Symphony for Medical Coding available across the US, UK, and Europe

Because the architecture reasons from codified logic rather than patterns learned from training data, it does not require separate model builds or local annotated datasets to support new coding systems. Country-specific variants for the UK, Germany, France, Denmark, and Sweden, alongside SNOMED CT across those markets, are coming in subsequent releases. We started on the hardest system. The performance gap is expected to be larger in each system we add, not smaller.

Symphony for Medical Coding is available now through the Corti API and Console. It integrates directly with the Corti Agentic Framework and supports both A2A and MCP standards.

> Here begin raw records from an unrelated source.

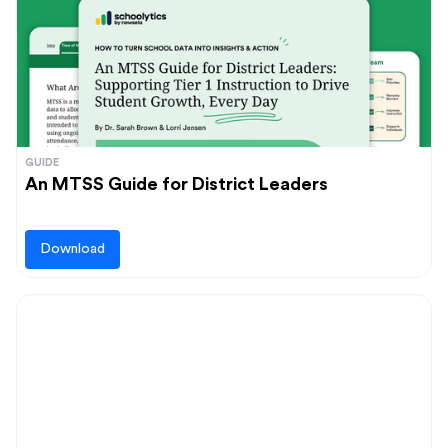
GUIDE
An MTSS Guide for District Leaders
Download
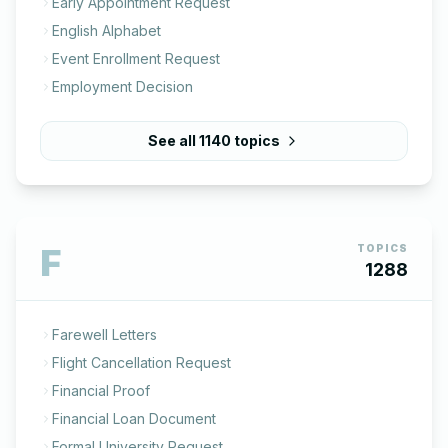
Early Appointment Request
English Alphabet
Event Enrollment Request
Employment Decision
See all
1140
topics
F
TOPICS
1288
Farewell Letters
Flight Cancellation Request
Financial Proof
Financial Loan Document
Formal University Request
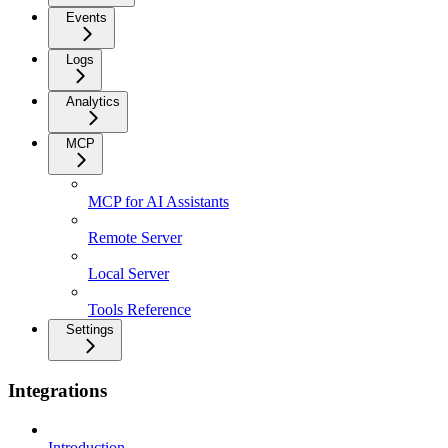
Events
Logs
Analytics
MCP
MCP for AI Assistants
Remote Server
Local Server
Tools Reference
Settings
Integrations
Introduction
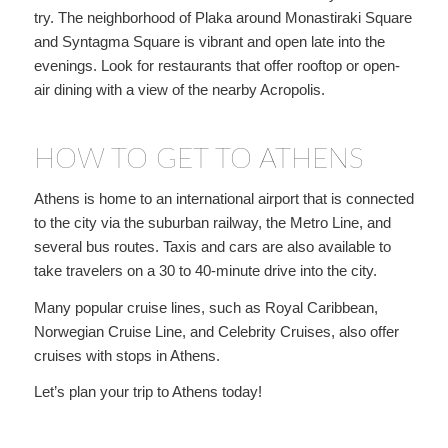
try. The neighborhood of Plaka around Monastiraki Square
and Syntagma Square is vibrant and open late into the
evenings. Look for restaurants that offer rooftop or open-
air dining with a view of the nearby Acropolis.
HOW TO GET TO ATHENS
Athens is home to an international airport that is connected
to the city via the suburban railway, the Metro Line, and
several bus routes. Taxis and cars are also available to
take travelers on a 30 to 40-minute drive into the city.
Many popular cruise lines, such as Royal Caribbean,
Norwegian Cruise Line, and Celebrity Cruises, also offer
cruises with stops in Athens.
Let’s plan your trip to Athens today!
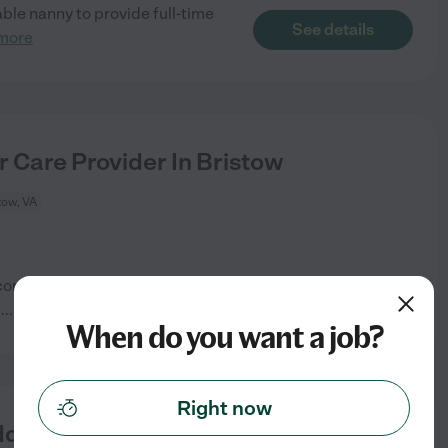
iable nanny to provide full-time
See details
more
r Care Provider In Bristow
tow, VA
 concerns are: Medication
See details
d
...
read more
When do you want a job?
Right now
dler In Bristow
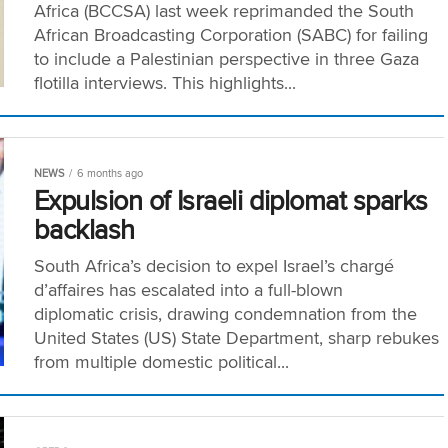
Africa (BCCSA) last week reprimanded the South
African Broadcasting Corporation (SABC) for failing
to include a Palestinian perspective in three Gaza
flotilla interviews. This highlights...
NEWS
6 months ago
Expulsion of Israeli diplomat sparks
backlash
South Africa’s decision to expel Israel’s chargé
d’affaires has escalated into a full-blown
diplomatic crisis, drawing condemnation from the
United States (US) State Department, sharp rebukes
from multiple domestic political...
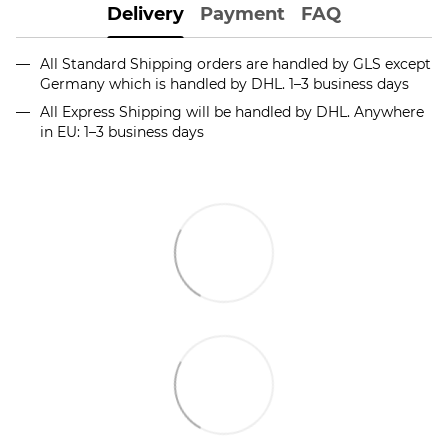
Delivery
Payment
FAQ
All Standard Shipping orders are handled by GLS except
Germany which is handled by DHL. 1–3 business days
All Express Shipping will be handled by DHL. Anywhere
in EU: 1–3 business days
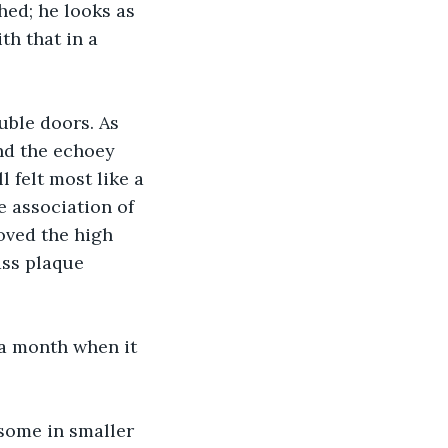
ed; he looks as 
th that in a 
uble doors. As 
nd the echoey 
 felt most like a 
e association of 
oved the high 
ass plaque 
e a month when it 
 some in smaller 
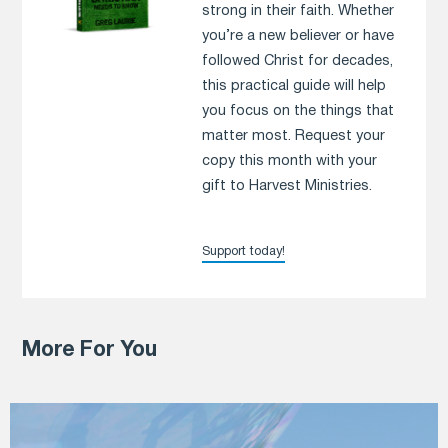
strong in their faith. Whether
you’re a new believer or have
followed Christ for decades,
this practical guide will help
you focus on the things that
matter most. Request your
copy this month with your
gift to Harvest Ministries.
Support today!
More For You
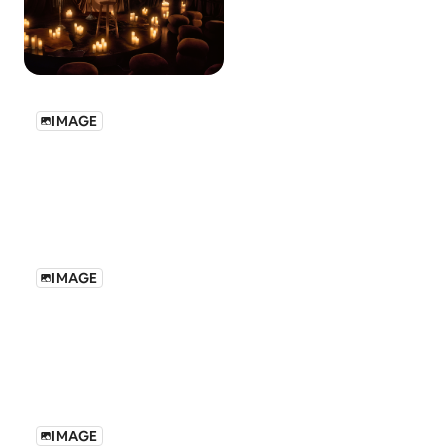
IMAGE
IMAGE
IMAGE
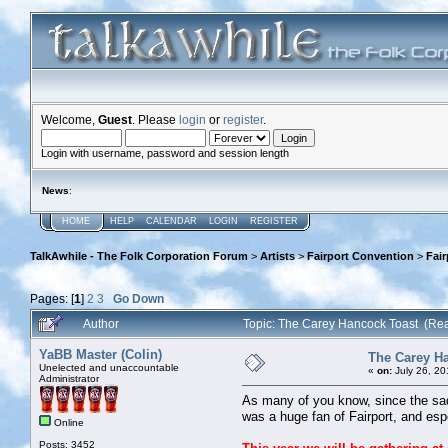
Welcome,
Guest
. Please
login
or
register
.
Login with username, password and session length
News
:
HOME
HELP
CALENDAR
LOGIN
REGISTER
TalkAwhile - The Folk Corporation Forum
>
Artists
>
Fairport Convention
>
Fai
Pages: [
1
]
2
3
Go Down
Author
Topic: The Carey Hancock Toast (Re
YaBB Master (Colin)
The Carey H
Unelected and unaccountable
«
on:
July 26, 20
Administrator
As many of you know, since the sad
was a huge fan of Fairport, and esp
Online
Posts: 3452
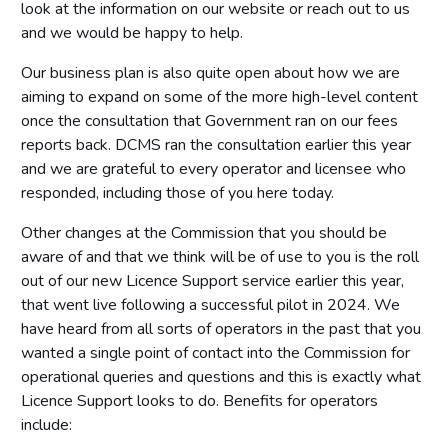
look at the information on our website or reach out to us
and we would be happy to help.
Our business plan is also quite open about how we are
aiming to expand on some of the more high-level content
once the consultation that Government ran on our fees
reports back. DCMS ran the consultation earlier this year
and we are grateful to every operator and licensee who
responded, including those of you here today.
Other changes at the Commission that you should be
aware of and that we think will be of use to you is the roll
out of our new Licence Support service earlier this year,
that went live following a successful pilot in 2024. We
have heard from all sorts of operators in the past that you
wanted a single point of contact into the Commission for
operational queries and questions and this is exactly what
Licence Support looks to do. Benefits for operators
include:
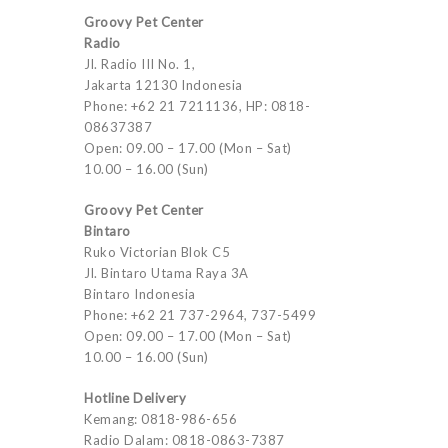
Groovy Pet Center
Radio
Jl. Radio III No. 1,
Jakarta 12130 Indonesia
Phone: +62 21 7211136, HP: 0818-
08637387
Open: 09.00 – 17.00 (Mon – Sat)
10.00 – 16.00 (Sun)
Groovy Pet Center
Bintaro
Ruko Victorian Blok C5
Jl. Bintaro Utama Raya 3A
Bintaro Indonesia
Phone: +62 21 737-2964, 737-5499
Open: 09.00 – 17.00 (Mon – Sat)
10.00 – 16.00 (Sun)
Hotline Delivery
Kemang: 0818-986-656
Radio Dalam: 0818-0863-7387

Enterprise and sovereign cloud deployments are available.

For the companies building what comes next

Medical coding has been treated as a back-office cost center for decades. It is not. It is the data layer that healthcare runs on. Getting it right changes what health systems can see, decide, and build.

Symphony for Medical Coding is infrastructure. It is built for the developers, product teams, and healthcare software companies embedding coding into clinical documentation tools, ambient scribes, RCM platforms, prior authorization workflows, CDI systems, and EHRs. The companies building the next generation of healthcare software should not have to train a model, maintain a coding pipeline, or hire a team of coders to review the output. They should make one API call.